MANUEL URGENTE DE OURENSANISMO

Cuando las barbas del hipster veas cortar

Si en los 90, con la explosión de los champús frutales, nos forzaron a ir oliendo a yogur de albaricoque, tampoco pasa nada porque ahora la cara te huela a gintonic con lima. 

Ya ningún hombre va a la peluquería. Vuelven las barberías. O lo que es más preciso: han tomado las barberías. Ellos. Los de las barbas bíblicas, la música rarita, y la ropa de segunda mano. Después de hacerse con los viejos restaurantes y llenarlos de letreros escritos en pizarra, y de esos tablones-carta gigantes -que el otro día se me escurrió uno de las manos y maté a un camarero-, han logrado también sembrar el despiste en la última gruta sagrada que la posmodernidad había dejado a los clásicos más rancios: esos establecimientos de viejo donde el barbero aún era capaz de cortarte en silencio, que es el corte en el que menos sufre el pelo. Ahora están ellos también las peluquerías de toda laciudad. Te los encontrarás. Y juegan al despiste. Y hablan un montón. Y parece que ya nadie quiere ser como James Dean -lo lamento, chicas-, sino como Bud Spencer pero en limpio y con gafas bien gruesas.

LA ESTÉTICA DE LOS 60
Las nuevas barberías hipsters están plagadas de réplicas de la decoración y el instrumental de las peluquerías más añejas del pasado siglo. Están dispuestas de una forma tan minimalista y detallada, que resulta fácil descubrir la trampa. Ningún barbero de hace cuarenta años tenía esos suelos inmaculados, ni esas paredes tan blancas, ni escribía los modelos de cortes de pelo en una pizarra. Tampoco habría ninguno suscrito a JotDown; y en eso salíamos perdiendo, por lo grotesco de la colección de tetas de peluquería de los 80, que lo más intelectual que se podía leer en el barbero eran las instrucciones del bote de polvos de talco. En todo caso, el menú de cortes y recortes es un invento moderno. Antes uno se cortaba el pelo o no, pero no andaba mareando al peluquero esgrimiendo una carpeta llena de recortes de sus cantantes favoritos de la escena indie británica.

LA PEQUEÑA TIENDA
A la ola hipster hay que reconocerle su ayuda indispensable en la recuperación de la tienda de barrio, a la que han dado la vuelta como a un calcetín, pasando de ser lo más olvidado de la calle a convertirse en referencia de la modernidad. Aplaudo sin fisuras este impulso, aunque en las noches más oscuras me asalta la duda: ¿qué pasará con las mil tiendas de alimentos ecológicos, y tradicionales cuando la rueda de la moda dé el siguiente giro y diga que lo que realmente distingue a la crema de la intelectualidad son las latas de conserva? 
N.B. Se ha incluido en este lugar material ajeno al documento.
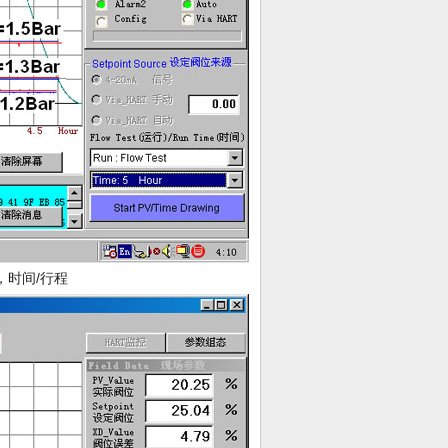
），时间/行程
Si últimamente, en las cafeterías, podíamos ver las barbas frondosas y gigantes, si los bigotitos habían vuelto a inundar las cocinas de los restaurantes, y luego han llegado más allá, al pequeño comercio, ahora han ocupado su puesto natural: la peluquería. No en vano, quienes han hecho de lo capilar una seña de identidad no podían tener otro final que con tijeras y peines en las manos, segando la azotea al personal. En ciertos casos eso ha logrado impedir que algunos se pongan a los fogones, o agarren la guitarra. Ojalá mi generación hubiera tenido un antítodo tan convincente a la bohemia. Quizá entonces algunos habríamos optado por tener un trabajo, en lugar de dedicarnos al periodismo, las artes, las letras, y otros vicios del malvivir.

VUELTA A LO AUTÉNTICO
Que los hipsters ahora se vuelvan locos por cortarle el pelo a la gente está bien, incluso que estén todos encerrados en un habitáculo inventando cuidados aromáticos para el afeitado clásico del varón, tampoco está mal. Si en los 90, con la explosión de los champús frutales, nos forzaron a ir oliendo a yogur de albaricoque, tampoco pasa nada porque ahora la cara te huela a gintonic con lima. 
Si siguen de regreso al futuro de la tradición, esta nueva hornada barberil logrará que el odioso masaje neuronal que han impuesto las peluquerías unisex desaparezca de los cuidados básicos del cabello masculino. Ese será un gran día. Yo estoy muy a favor de que la gente se haga masajes donde quiera, siempre y cuando respeten los cueros cabelludos de los demás. El objetivo del cráneo es proteger la patata para que nadie pueda hincarte los dientes o los dedos y armarte un cisco ideológico. Y esos masajes capilares tan modernos, además de no contribuir en exceso a la higiene del pelo, revuelven peligrosamente las ideas. En Santiago de Compostela, el otro día, me hicieron uno tan fuerte e invasivo que, nada más acabar, se me había olvidado el PIN de la tarjeta de crédito y parte del nombre de mi mascota favorita. 

Lo de las barberías de antaño no es más que parte de un proceso global de vuelta a la autenticidad, me explican mis amigos hipsters. Están convencidos de que han llegado para salvar a la civilización, y de algún modo hay que admitir que están contribuyendo a la búsqueda de la belleza, por más que su carácter estéticamente mesiánico termine por resultar un poco cargante. Dicen que ahora por fin las canciones suenan como antaño -chasquidos de vinilo incluidos-, las manzanas saben a manzanas, de las lechugas interesa solo lo genuino, sus brotes, y las tortillas están hechas con huevos, pero "con huevos de verdad". Y tienen razón. Suspongo que hasta ahora estaban hechas solo con cierto arrojo.